Now, this was NOT taught to me in my religion classes – from First grade in my two years in Catholic elementary school through post-graduate theology classes that I was required to take to become a priest. What I learned in the First grade was that I was a weak and sinful person who must understand that I must turn to the Son of God named Jesus, His Father who lives in Heaven, and the Holy Ghost (later changed to Holy Spirit). All three of my Gods were rather ghostly figures I could only think of as fearsome fellows out to get me. I was repeatedly told that I must obey all their dictates and rules. And these commands I must and could learn as they were taught by the priests and nuns and in the books (catechisms) they recommended and commanded that I read.
I learned that my brothers and sisters (I had seven of them) learned similar lessons, as did many other Catholic kids and even non-Catholic Christian kids. I saw several movies that depicted priests and nuns who were far kinder and more compassionate than the ones I had encountered, so when I was twelve years old, I decided to become a priest. And then, as a priest, I would change how Jesus, God the Father, and the Holy Spirit were operating in our earthly worlds. My blog editions are my feeble attempt to tell a different story about Jesus, His Mother, and His close followers. Please allow your mind and spirit to roam free and share it with me and any other thoughtful person. And, of course, feel free to disagree with me whom a bishop condemned/ordained me a Free Thinker. I will share some ideas with Mary, John, and whoever is visiting.
A new and older fellow with Mary, Paul, and John was in the flower garden. I kissed Mary on the cheek, and she took my hand and said, “Don, I would like you to meet Peter, one of Jesus’ closest disciples.” I put out my right hand to Peter, who took it with his right hand and helped me sit between him and Mary. He said, “I have been discussing you with John, Mary, and Paul. It seems that I am blamed for starting an organization that has strangled and tangled up all of Jesus’s teachings.” He said this with a smile, so I guessed John and Mary did not portray me as a destructive thinker.

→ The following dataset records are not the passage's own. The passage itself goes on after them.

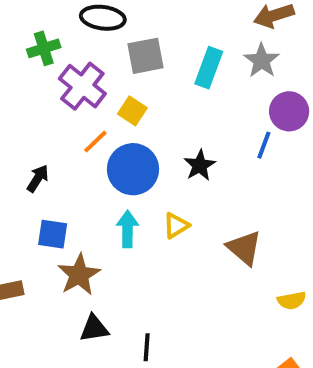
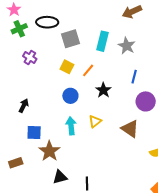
green cross: (44, 48) -> (19, 29), moved
gray star: (262, 61) -> (127, 46), moved
purple cross: (82, 86) -> (30, 57), moved, size x0.6
purple circle: (289, 111) -> (146, 101), moved
orange line: (95, 142) -> (88, 70), moved
blue circle: (133, 169) -> (70, 96), size x0.6

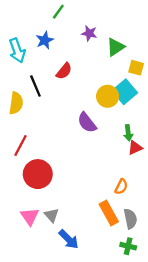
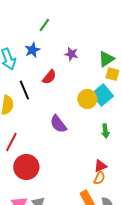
purple star: (89, 33) -> (71, 54), moved
green triangle: (116, 47) -> (106, 59), moved
purple semicircle: (87, 123) -> (58, 124), moved
red triangle: (135, 148) -> (100, 166), moved

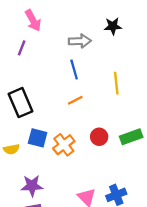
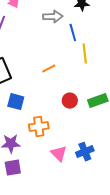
blue line: (74, 70) -> (73, 33), moved
orange cross: (64, 145) -> (39, 127), moved, turned 30

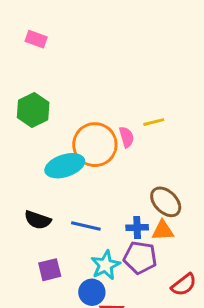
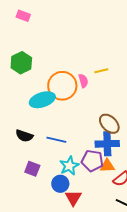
blue cross: (137, 227) -> (107, 144), moved, size x1.6
orange triangle: (163, 230) -> (107, 166), moved
purple square: (50, 270) -> (32, 169), turned 35

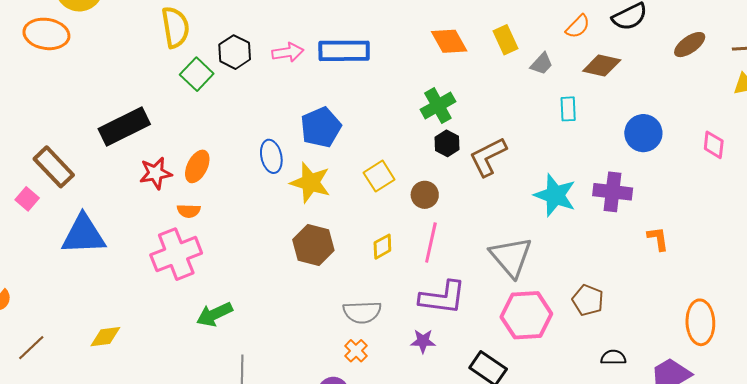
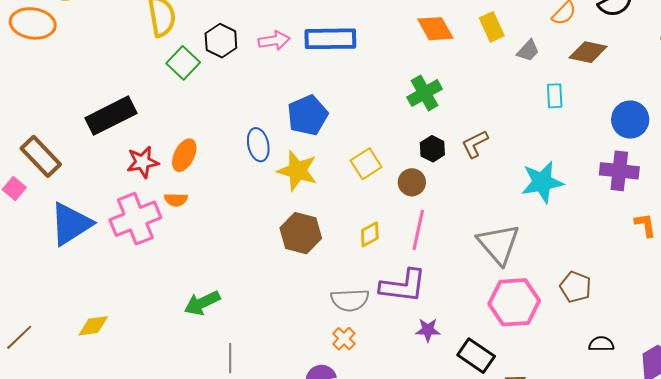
black hexagon: (447, 143) -> (432, 149), moved
brown L-shape: (488, 157) -> (475, 144), size x0.7
purple cross: (613, 192) -> (619, 171), moved
cyan star: (555, 195) -> (542, 182), turned -30
blue triangle: (83, 235) -> (71, 224), turned -30
pink cross: (176, 254) -> (135, 219), moved
purple L-shape: (443, 298) -> (403, 286), moved
purple star: (423, 341) -> (428, 330), moved

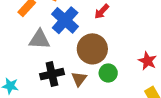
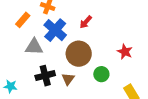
red star: (147, 61) -> (125, 52), moved
green circle: (108, 73) -> (101, 74), moved

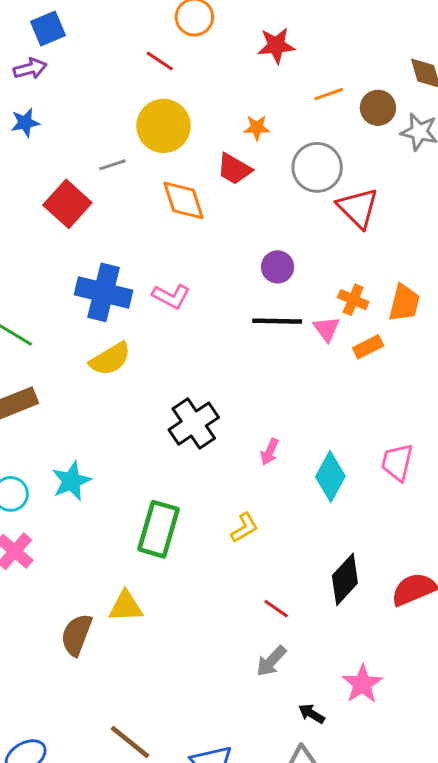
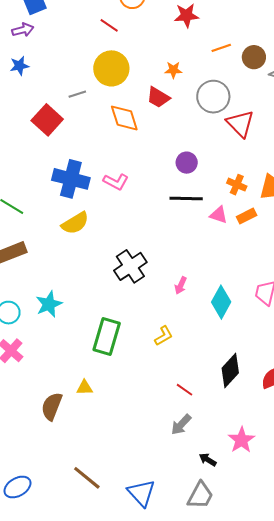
pink triangle: (327, 329) -> (219, 215), moved, turned -36
yellow triangle: (126, 606) -> (85, 388), size x0.7

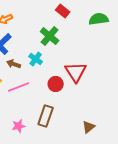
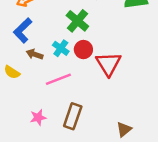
red circle: (56, 84) -> (83, 50), moved
pink line: (19, 87) -> (58, 79), moved
pink star: (19, 126) -> (38, 117), moved

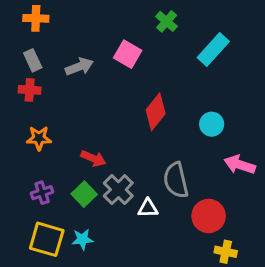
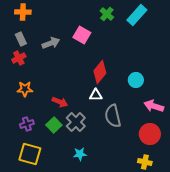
cyan rectangle: (213, 49) -> (137, 15), moved
red cross: (30, 90) -> (19, 58), turned -32
white triangle: (148, 208) -> (96, 95), moved
red circle: (209, 216) -> (150, 134), moved
cyan star: (82, 239) -> (80, 154), moved

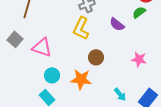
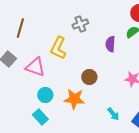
purple semicircle: (117, 24) -> (110, 44), turned 56
yellow L-shape: (81, 28) -> (58, 48), moved

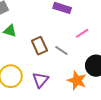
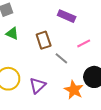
brown rectangle: (39, 46) -> (44, 40), moved

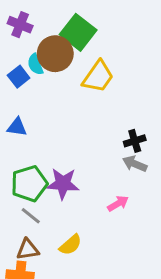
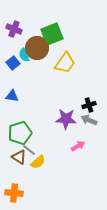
green square: (78, 32) -> (52, 34), turned 30
purple star: (63, 184) -> (66, 119), moved
gray line: (31, 216) -> (29, 150), moved
yellow semicircle: (71, 245) -> (38, 162), moved
brown triangle: (28, 249) -> (19, 157), moved, turned 42

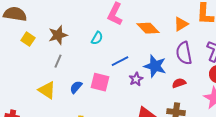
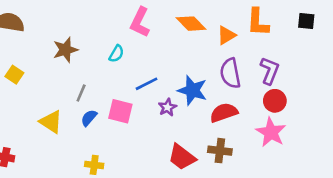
orange diamond: (148, 28) -> (191, 24), moved
yellow square: (28, 39) -> (14, 75), moved
gray line: (58, 61) -> (81, 93), moved
red semicircle: (179, 83) -> (224, 113), size x1.5

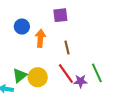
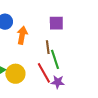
purple square: (60, 15) -> (56, 23), moved
green line: (97, 73) -> (55, 59), moved

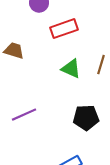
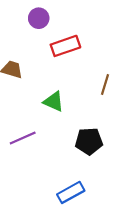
green triangle: (71, 69) -> (54, 102), moved

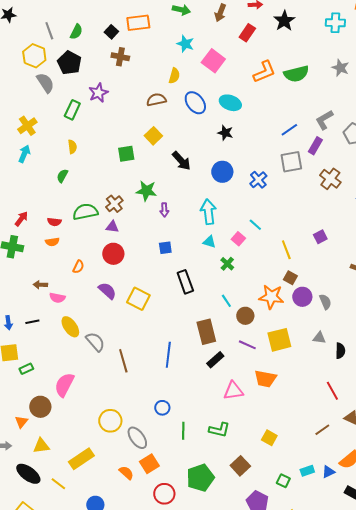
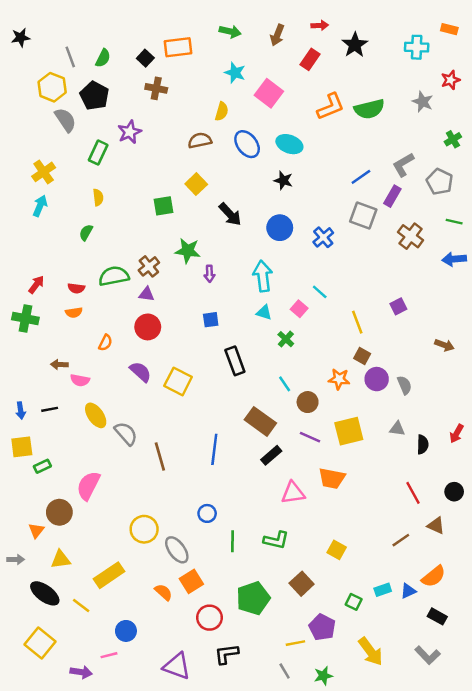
gray square: (291, 162) -> (363, 216), turned 30
orange star: (271, 297) -> (339, 379), size x0.7
brown rectangle: (206, 332) -> (260, 421), turned -40

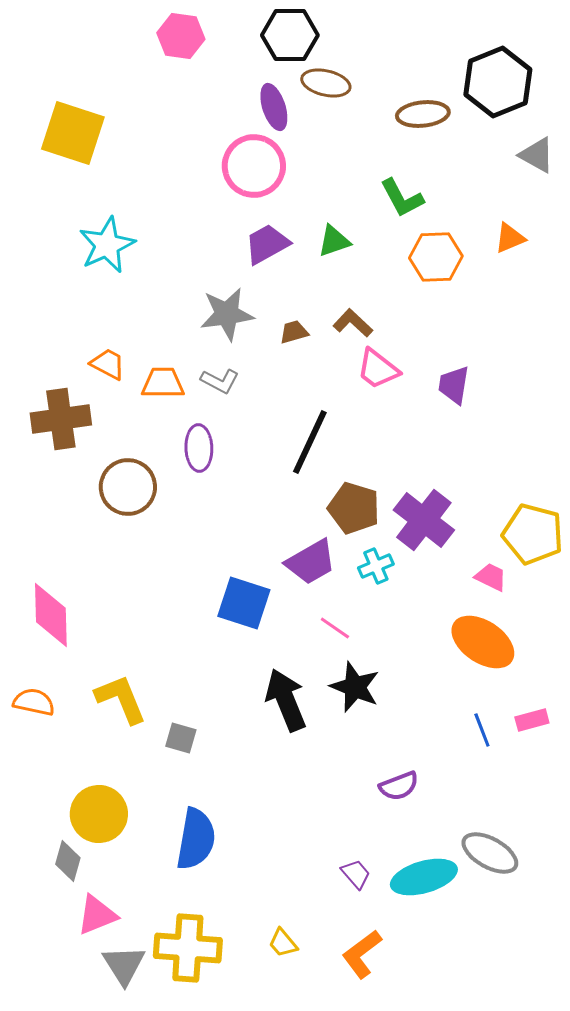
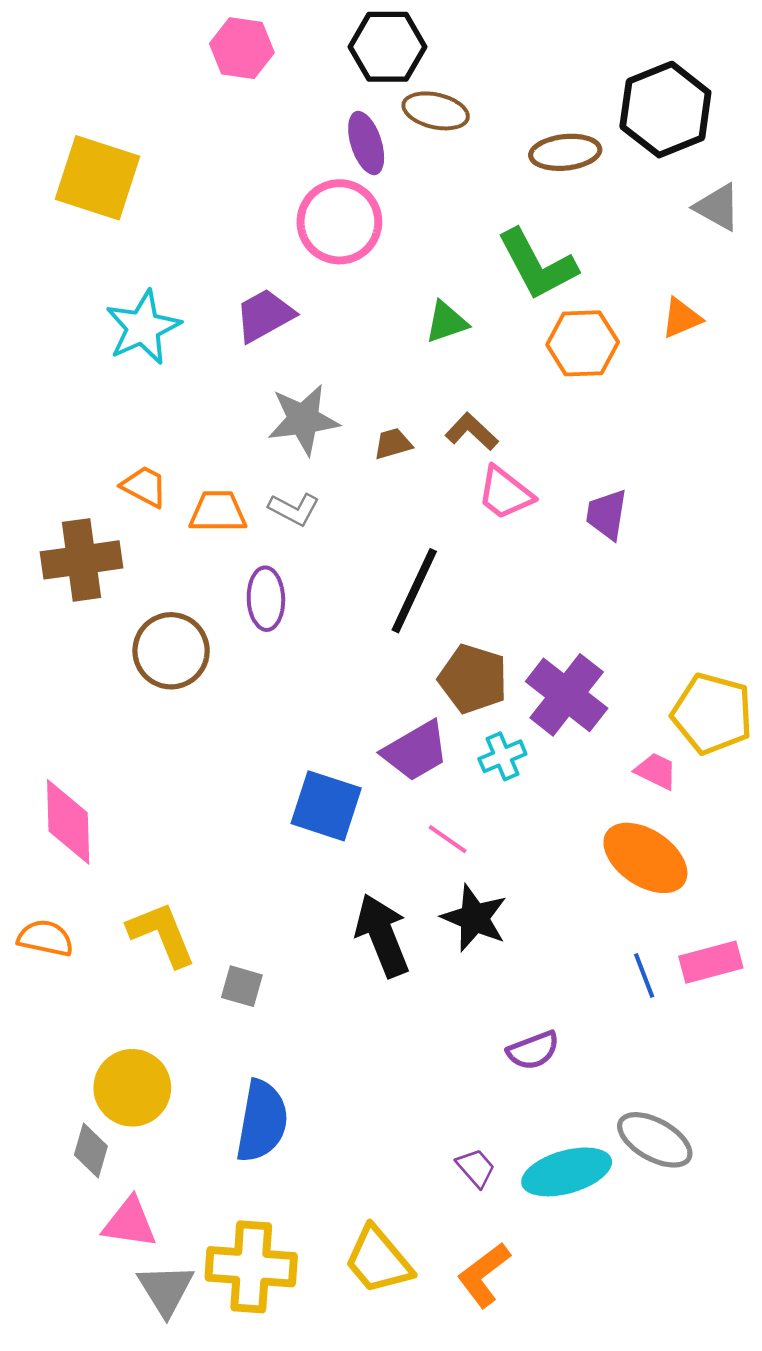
green L-shape: (402, 198) -> (537, 265), size x1.4
purple trapezoid: (267, 244) -> (265, 315), moved
pink rectangle: (532, 720) -> (711, 962), size x1.4
pink triangle: (97, 915) -> (130, 1223), turned 30
yellow trapezoid: (283, 943) -> (378, 1260), size x1.8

I was glad to learn that Mary and John were seeing me as a friend and ally and not, in any way, an enemy. “Yes, Peter, you are in all the histories of the Christian Catholic Church as the first Pope and Bishop of Rome. A top-rated book entitled ‘Shoes of the Fisherman' depicts a fictitious 20th-century Pope who, it seems to me, was more like you, Peter, than all the recent Popes. Many of the Popes from about 300 to 1900 were more like political kings than followers of Jesus.”
“I don’t understand most of what you just said, Don. You will need to help me understand.” He said this genuinely and questioningly, and I really liked him very much. I spent the entire time talking about the history of Jesus’s teachings since the Apostolic times. Paul joined Peter as one of my two students. It seemed like hours later that I finally just disappeared during our discussions. So now . . .
Keep nurturing your heart and opening your mind, and avoid eating the menu and enjoying and sharing your banquets.